WHAT YOU WILL DO — If a line of the records contains the word "gula", list it.

DATASET ENTRIES —
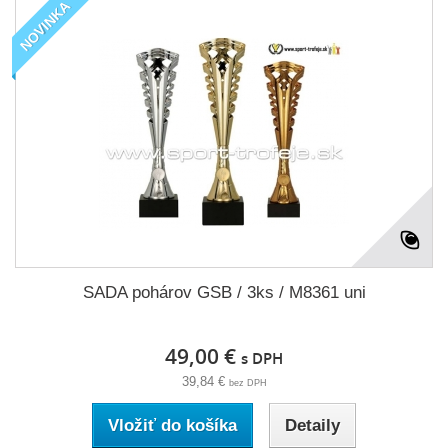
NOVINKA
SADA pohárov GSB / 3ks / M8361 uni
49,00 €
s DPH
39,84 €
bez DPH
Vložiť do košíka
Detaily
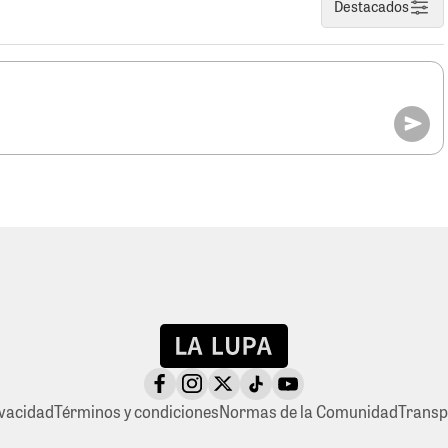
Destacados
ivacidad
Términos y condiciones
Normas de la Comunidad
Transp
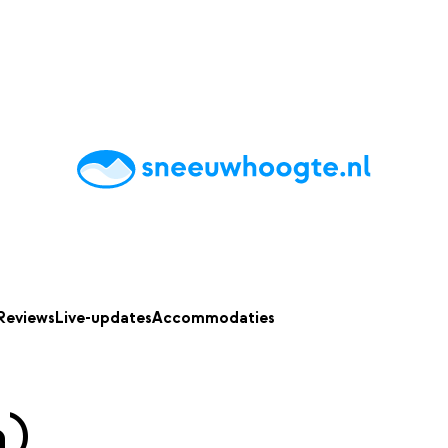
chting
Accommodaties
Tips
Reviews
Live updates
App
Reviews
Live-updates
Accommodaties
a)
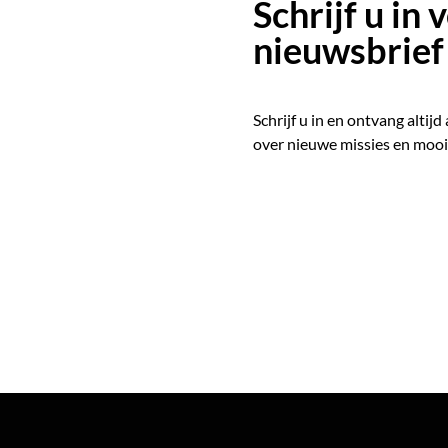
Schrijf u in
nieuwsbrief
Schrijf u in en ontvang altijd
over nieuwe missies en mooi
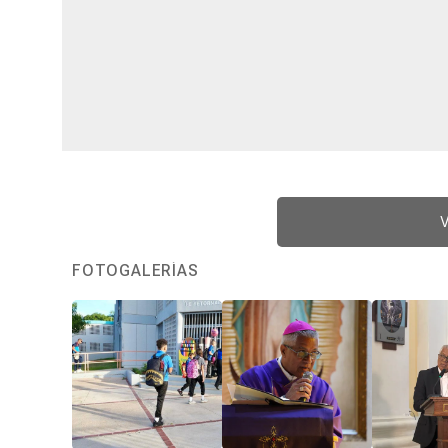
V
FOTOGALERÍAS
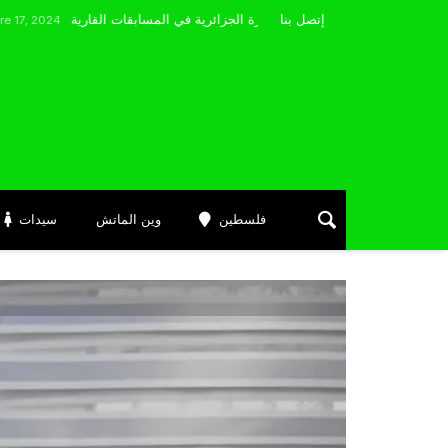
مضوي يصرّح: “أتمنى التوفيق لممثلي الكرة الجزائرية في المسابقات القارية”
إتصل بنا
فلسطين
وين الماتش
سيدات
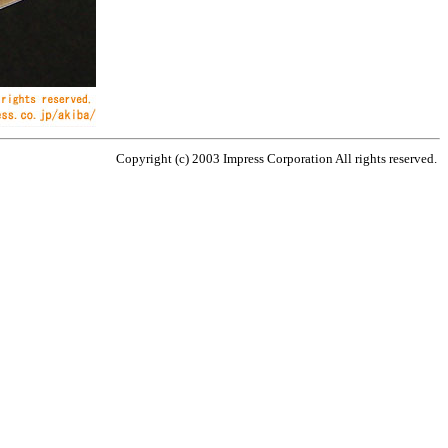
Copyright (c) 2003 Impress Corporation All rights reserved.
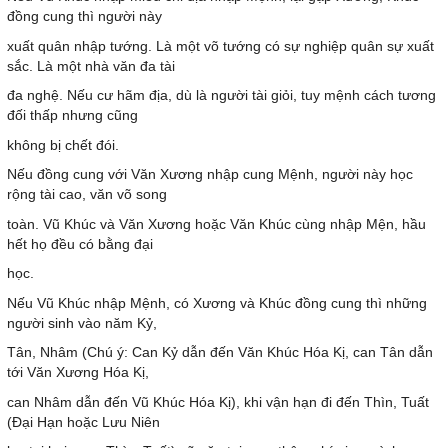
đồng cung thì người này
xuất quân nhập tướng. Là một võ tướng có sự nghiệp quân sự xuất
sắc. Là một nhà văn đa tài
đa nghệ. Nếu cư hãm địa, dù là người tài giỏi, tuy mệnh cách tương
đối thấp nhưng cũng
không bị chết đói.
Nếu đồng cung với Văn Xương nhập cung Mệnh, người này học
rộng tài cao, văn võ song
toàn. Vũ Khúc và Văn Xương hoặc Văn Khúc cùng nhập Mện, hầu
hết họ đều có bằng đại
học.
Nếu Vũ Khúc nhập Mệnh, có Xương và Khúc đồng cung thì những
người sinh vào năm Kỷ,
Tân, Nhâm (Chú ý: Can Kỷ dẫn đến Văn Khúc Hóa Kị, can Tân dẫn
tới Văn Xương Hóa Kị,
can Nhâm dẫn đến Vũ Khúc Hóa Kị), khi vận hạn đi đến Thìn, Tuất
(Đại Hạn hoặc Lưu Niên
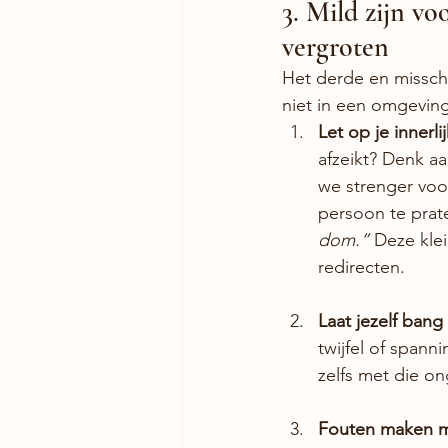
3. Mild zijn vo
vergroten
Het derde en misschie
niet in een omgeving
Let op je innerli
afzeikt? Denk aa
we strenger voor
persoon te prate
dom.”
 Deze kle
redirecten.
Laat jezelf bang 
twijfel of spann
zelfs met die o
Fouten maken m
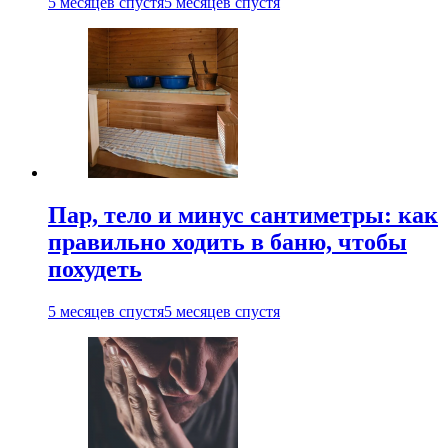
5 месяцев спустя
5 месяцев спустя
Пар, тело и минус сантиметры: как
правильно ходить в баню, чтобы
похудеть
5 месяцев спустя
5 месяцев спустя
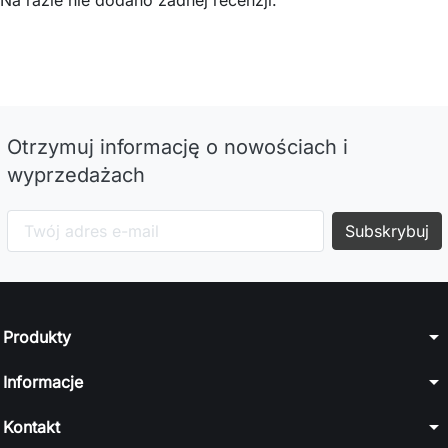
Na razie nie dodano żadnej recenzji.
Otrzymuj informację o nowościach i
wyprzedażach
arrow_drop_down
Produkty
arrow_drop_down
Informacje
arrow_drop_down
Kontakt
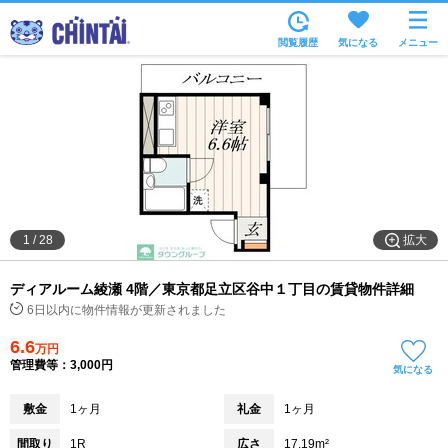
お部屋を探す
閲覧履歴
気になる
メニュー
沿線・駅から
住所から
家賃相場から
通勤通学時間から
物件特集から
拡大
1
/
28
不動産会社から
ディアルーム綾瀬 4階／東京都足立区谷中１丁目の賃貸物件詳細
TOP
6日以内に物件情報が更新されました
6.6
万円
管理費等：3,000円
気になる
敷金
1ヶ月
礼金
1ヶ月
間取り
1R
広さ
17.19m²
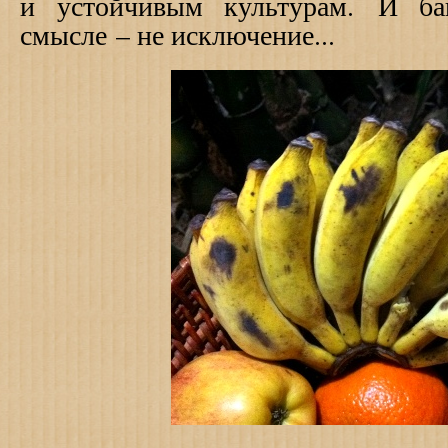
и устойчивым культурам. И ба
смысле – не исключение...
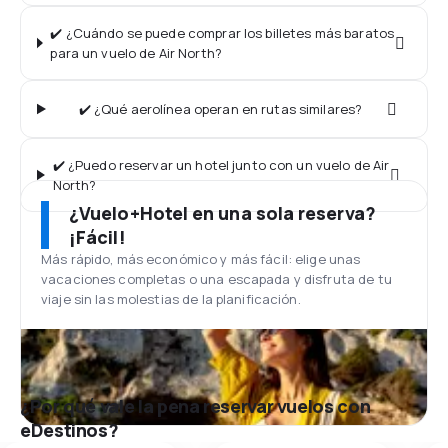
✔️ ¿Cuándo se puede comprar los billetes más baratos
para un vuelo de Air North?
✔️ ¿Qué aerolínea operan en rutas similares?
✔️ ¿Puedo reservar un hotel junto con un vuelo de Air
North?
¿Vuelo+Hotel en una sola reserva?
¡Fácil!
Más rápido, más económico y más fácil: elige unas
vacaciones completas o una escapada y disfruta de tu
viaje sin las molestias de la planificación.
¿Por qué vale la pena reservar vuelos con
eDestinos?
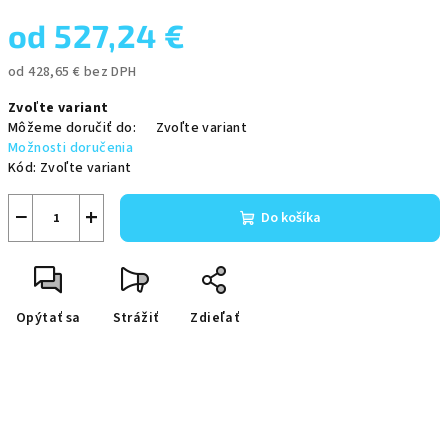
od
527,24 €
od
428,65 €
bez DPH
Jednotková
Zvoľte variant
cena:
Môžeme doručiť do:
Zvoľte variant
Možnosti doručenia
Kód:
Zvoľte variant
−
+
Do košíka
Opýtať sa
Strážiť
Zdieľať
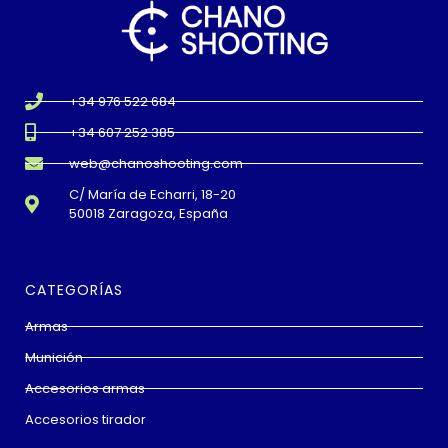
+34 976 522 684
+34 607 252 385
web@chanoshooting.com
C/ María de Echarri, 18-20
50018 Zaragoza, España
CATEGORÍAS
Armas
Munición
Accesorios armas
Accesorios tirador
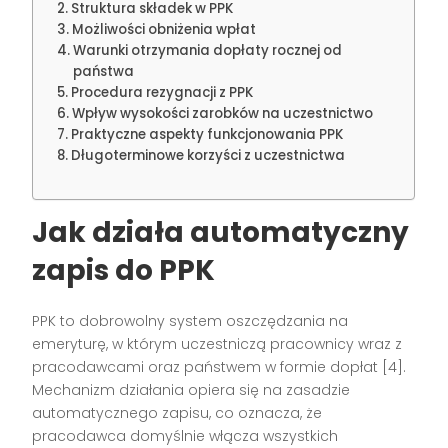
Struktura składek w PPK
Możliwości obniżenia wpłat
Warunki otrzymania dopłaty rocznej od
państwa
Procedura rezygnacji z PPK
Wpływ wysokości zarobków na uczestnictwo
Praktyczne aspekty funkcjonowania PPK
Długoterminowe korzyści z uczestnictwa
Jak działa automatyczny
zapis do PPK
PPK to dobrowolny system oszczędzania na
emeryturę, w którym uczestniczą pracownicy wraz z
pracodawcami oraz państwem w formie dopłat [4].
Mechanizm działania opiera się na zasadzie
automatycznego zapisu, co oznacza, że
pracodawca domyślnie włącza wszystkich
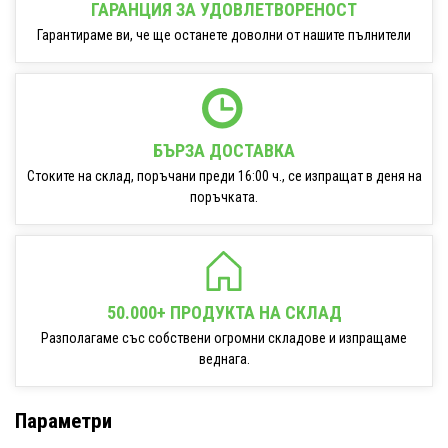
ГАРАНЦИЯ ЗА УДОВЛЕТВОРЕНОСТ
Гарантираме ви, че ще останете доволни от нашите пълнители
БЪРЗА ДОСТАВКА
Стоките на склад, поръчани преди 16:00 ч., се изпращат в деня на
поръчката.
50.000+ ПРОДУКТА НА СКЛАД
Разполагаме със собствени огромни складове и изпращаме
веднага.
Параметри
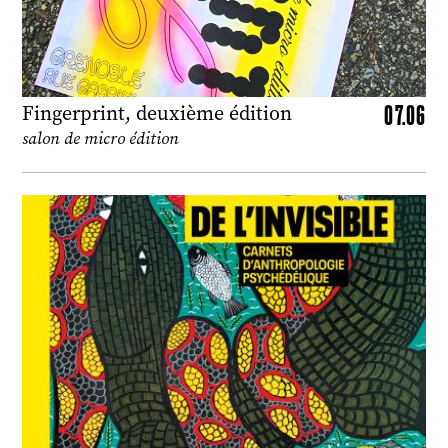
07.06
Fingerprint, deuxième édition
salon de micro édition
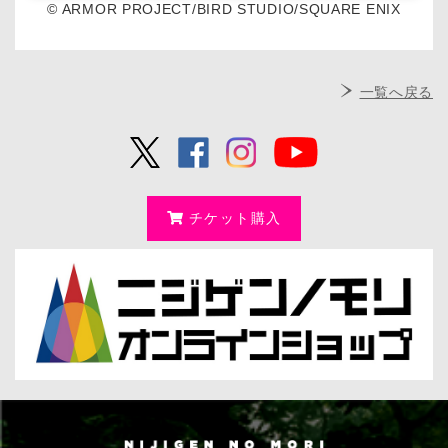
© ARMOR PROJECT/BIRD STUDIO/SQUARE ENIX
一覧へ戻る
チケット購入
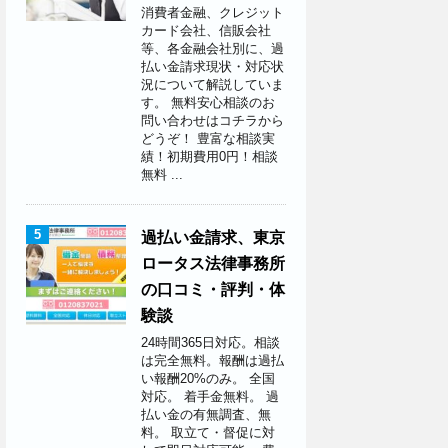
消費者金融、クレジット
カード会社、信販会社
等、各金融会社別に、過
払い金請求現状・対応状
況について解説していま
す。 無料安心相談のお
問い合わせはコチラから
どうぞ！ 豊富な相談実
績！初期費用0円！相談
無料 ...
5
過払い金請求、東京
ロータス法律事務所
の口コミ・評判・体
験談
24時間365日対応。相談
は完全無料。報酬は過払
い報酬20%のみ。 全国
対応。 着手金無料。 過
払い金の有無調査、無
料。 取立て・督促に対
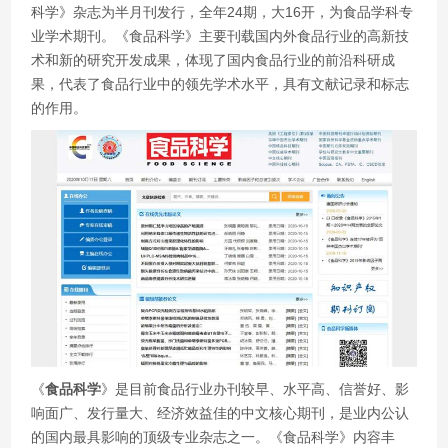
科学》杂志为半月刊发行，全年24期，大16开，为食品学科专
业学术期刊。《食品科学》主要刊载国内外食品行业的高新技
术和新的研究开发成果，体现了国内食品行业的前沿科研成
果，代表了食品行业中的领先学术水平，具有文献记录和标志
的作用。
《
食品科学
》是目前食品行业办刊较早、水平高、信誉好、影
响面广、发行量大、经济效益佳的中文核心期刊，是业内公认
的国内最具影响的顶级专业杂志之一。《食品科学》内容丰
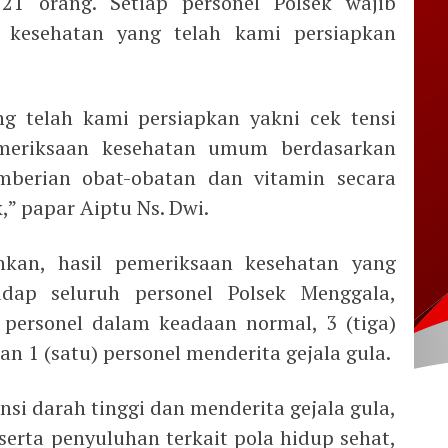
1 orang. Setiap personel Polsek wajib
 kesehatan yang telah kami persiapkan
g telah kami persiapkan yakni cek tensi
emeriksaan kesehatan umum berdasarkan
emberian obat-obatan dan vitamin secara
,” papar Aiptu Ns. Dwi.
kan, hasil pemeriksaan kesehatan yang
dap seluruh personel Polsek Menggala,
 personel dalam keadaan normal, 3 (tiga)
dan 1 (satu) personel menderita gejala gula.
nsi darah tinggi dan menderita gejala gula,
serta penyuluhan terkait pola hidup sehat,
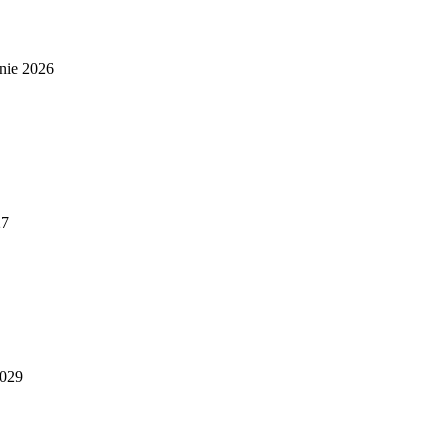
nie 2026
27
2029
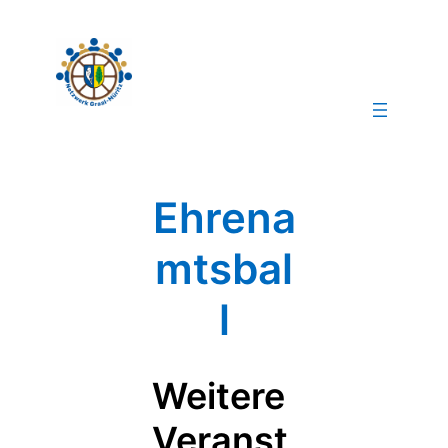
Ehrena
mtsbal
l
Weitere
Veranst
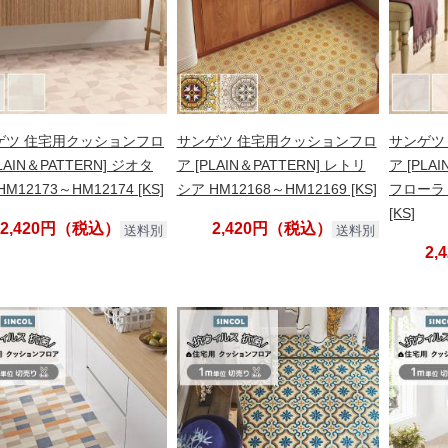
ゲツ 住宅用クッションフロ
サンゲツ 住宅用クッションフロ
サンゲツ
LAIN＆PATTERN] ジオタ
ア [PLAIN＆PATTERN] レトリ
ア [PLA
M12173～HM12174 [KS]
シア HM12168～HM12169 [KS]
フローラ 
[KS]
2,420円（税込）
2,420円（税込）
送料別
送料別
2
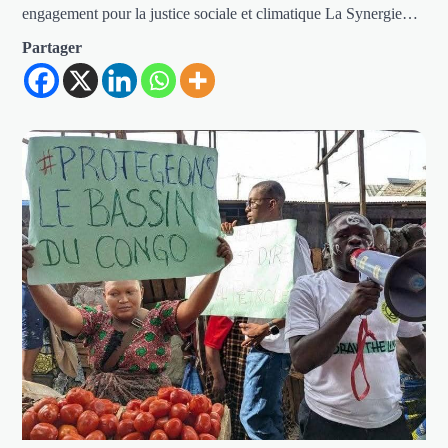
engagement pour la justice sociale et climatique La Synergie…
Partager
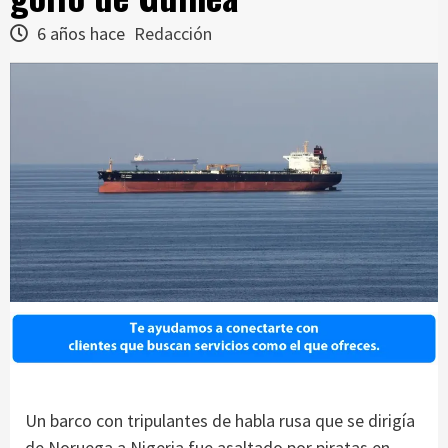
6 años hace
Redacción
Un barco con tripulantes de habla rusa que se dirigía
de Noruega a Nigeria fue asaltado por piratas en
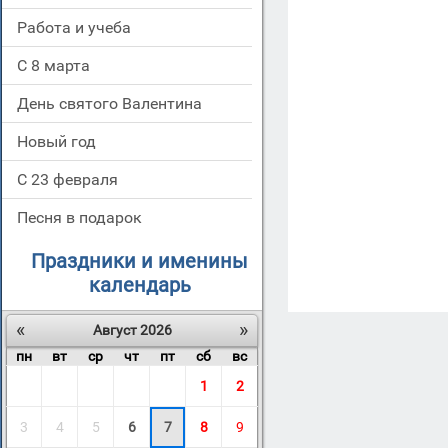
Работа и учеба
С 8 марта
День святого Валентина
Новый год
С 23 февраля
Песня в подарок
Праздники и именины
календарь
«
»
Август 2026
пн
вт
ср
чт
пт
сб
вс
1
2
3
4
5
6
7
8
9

ANSWER BELOW —
dan 1 (satu) personel menderita gejala gula.
nsi darah tinggi dan menderita gejala gula,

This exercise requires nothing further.